Sunday, February 04, 2007

'This is rage without a programme'

Today's Sunday Times (London) has a great interview with Nick Cohen, author of What's Left: How Liberals Lost Their Way. Times writer Martin Ivens describes Cohen as a "journalist with impeccable left-wing credentials", and indeed, Cohen writes the most leftist of left-wing rags, al-Guardian.

The whole thing is a great read, but some of the best quotes are found on page 2:
“There is a delegation of Iraqi trade unionists coming to my launch party. They (their families and friends) have been slaughtered by fascists. The idea that liberals would want Iraq to fail to give Bush and Blair bloody noses appals me. They just don’t care about the consequences for the people.”
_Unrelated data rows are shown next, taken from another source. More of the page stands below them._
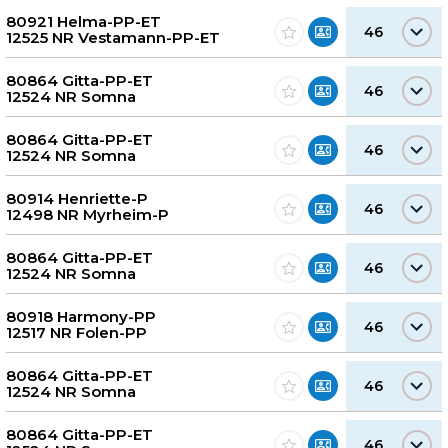
80921 Helma-PP-ET
46
12525 NR Vestamann-PP-ET
80864 Gitta-PP-ET
46
12524 NR Somna
80864 Gitta-PP-ET
46
12524 NR Somna
80914 Henriette-P
46
12498 NR Myrheim-P
80864 Gitta-PP-ET
46
12524 NR Somna
80918 Harmony-PP
46
12517 NR Folen-PP
80864 Gitta-PP-ET
46
12524 NR Somna
80864 Gitta-PP-ET
46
Cohen’s diagnosis of the left-wing pathology is brutal. “This is rage without a programme. Also, don’t forget the element of fear — one response when confronted by psychopaths is that you hope they can be appeased.” Aha, now for the link to Munich and Chamberlain’s sell-out of Czechoslovakia to Hitler in 1938. He chides the “parochialism” of the liberal left. “It is difficult to defend your country against foreign threats if you are a critic of the status quo. What that led people to say is that ‘Britain is as bad as fascist Germany’ or ‘Al-Qaeda is bad, but look at the Christian right in America’.”

And how is he getting the message across? “I went to the George Orwell society in Eton, where he was a King’s scholar. They looked at me as if I was spouting ancient Greek when I talked about helping the Iraqi people. Orwell would have said ‘little brutes’.” I rather hope Cohen did too.
I think I know what book to read next.